* **Problem**
Scan the entries below for the word "marketing". Copy out every line in which it occurs.

* **Data records**

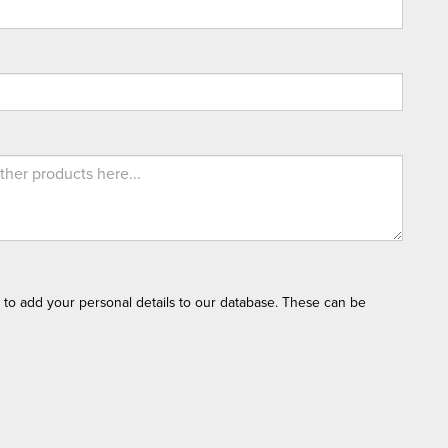
t to add your personal details to our database. These can be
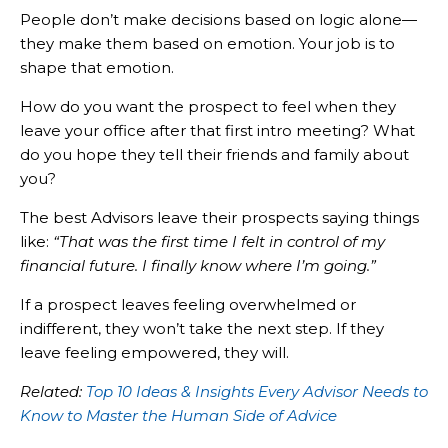
People don’t make decisions based on logic alone—
they make them based on emotion. Your job is to
shape that emotion.
How do you want the prospect to feel when they
leave your office after that first intro meeting? What
do you hope they tell their friends and family about
you?
The best Advisors leave their prospects saying things
like:
“That was the first time I felt in control of my
financial future. I finally know where I’m going.”
If a prospect leaves feeling overwhelmed or
indifferent, they won’t take the next step. If they
leave feeling empowered, they will.
Related:
Top 10 Ideas & Insights Every Advisor Needs to
Know to Master the Human Side of Advice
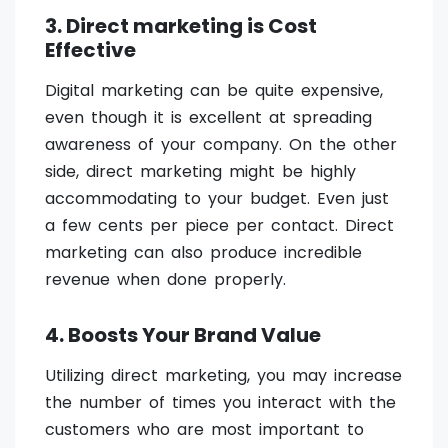
3. Direct marketing is Cost
Effective
Digital marketing can be quite expensive,
even though it is excellent at spreading
awareness of your company. On the other
side, direct marketing might be highly
accommodating to your budget. Even just
a few cents per piece per contact. Direct
marketing can also produce incredible
revenue when done properly.
4. Boosts Your Brand Value
Utilizing direct marketing, you may increase
the number of times you interact with the
customers who are most important to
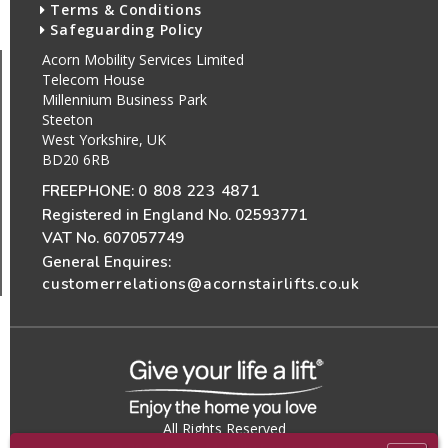
Terms & Conditions
Safeguarding Policy
Acorn Mobility Services Limited
Telecom House
Millennium Business Park
Steeton
West Yorkshire, UK
BD20 6RB
FREEPHONE:
0 808 223 4871
Registered in England No. 02593771
VAT No. 607057749
General Enquires:
customerrelations@acornstairlifts.co.uk
All Rights Reserved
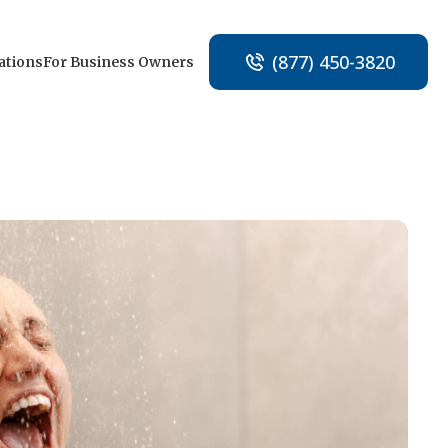
(877) 450-3820
ations
For Business Owners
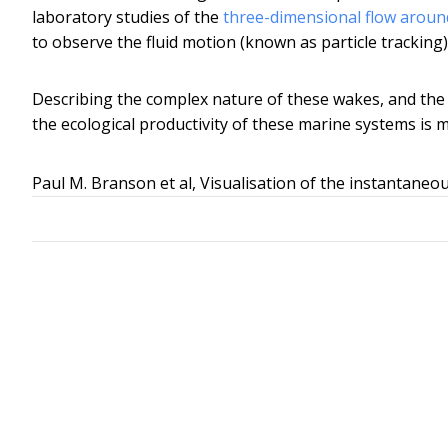
laboratory studies of the
three-dimensional flow around
to observe the fluid motion (known as particle tracking
Describing the complex nature of these wakes, and the 
the ecological productivity of these marine systems is 
Paul M. Branson et al, Visualisation of the instantaneou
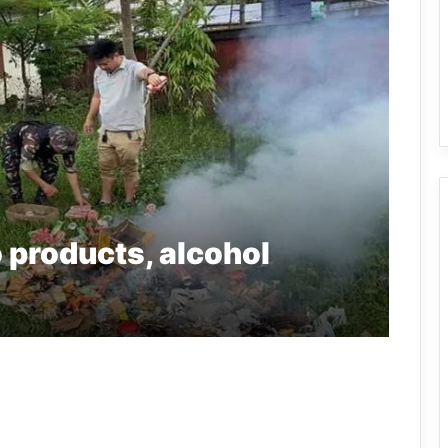
 products, alcohol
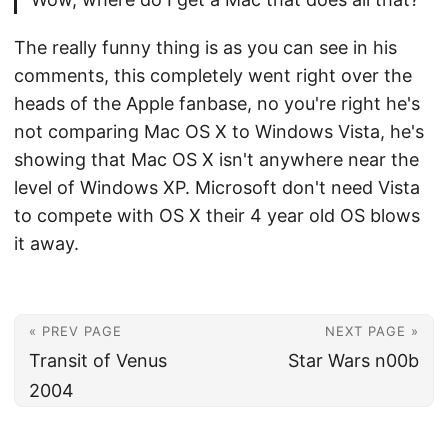
The really funny thing is as you can see in his
comments, this completely went right over the
heads of the Apple fanbase, no you're right he's
not comparing Mac OS X to Windows Vista, he's
showing that Mac OS X isn't anywhere near the
level of Windows XP. Microsoft don't need Vista
to compete with OS X their 4 year old OS blows
it away.
« PREV PAGE
NEXT PAGE »
Transit of Venus
Star Wars n00b
2004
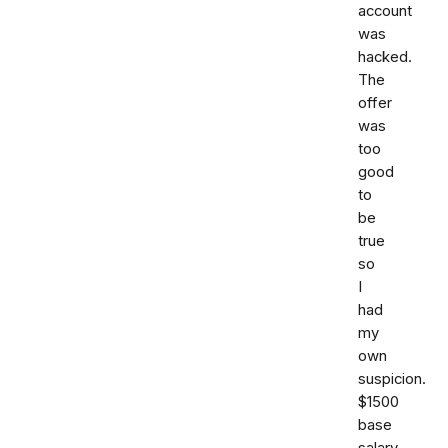
account
was
hacked.
The
offer
was
too
good
to
be
true
so
I
had
my
own
suspicion.
$1500
base
salary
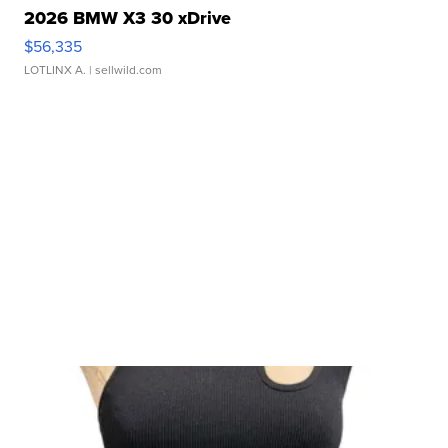
2026 BMW X3 30 xDrive
$56,335
LOTLINX A.
| sellwild.com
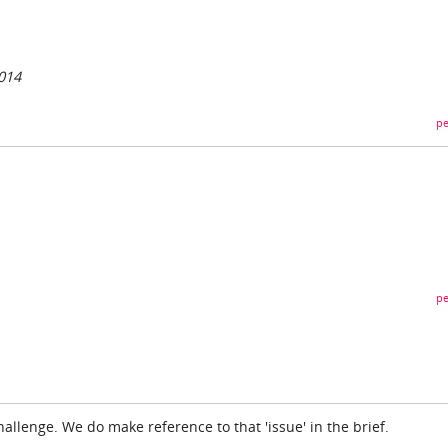
014
pe
pe
hallenge. We do make reference to that 'issue' in the brief.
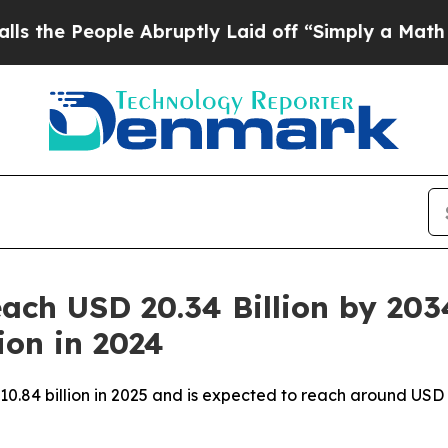
 Abruptly Laid off “Simply a Math Problem
Dr. A
ach USD 20.34 Billion by 203
ion in 2024
10.84 billion in 2025 and is expected to reach around USD 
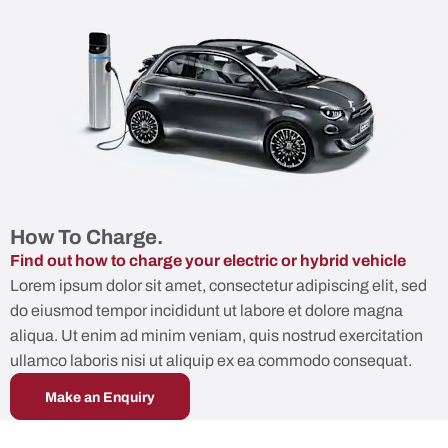
How To Charge.
Find out how to charge your electric or hybrid vehicle
Lorem ipsum dolor sit amet, consectetur adipiscing elit, sed
do eiusmod tempor incididunt ut labore et dolore magna
aliqua. Ut enim ad minim veniam, quis nostrud exercitation
ullamco laboris nisi ut aliquip ex ea commodo consequat.
Make an Enquiry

* **Response box**
3. Direct marketing is Cost
Digital marketing can be quite expensive,
side, direct marketing might be highly
marketing can also produce incredible
Utilizing direct marketing, you may increase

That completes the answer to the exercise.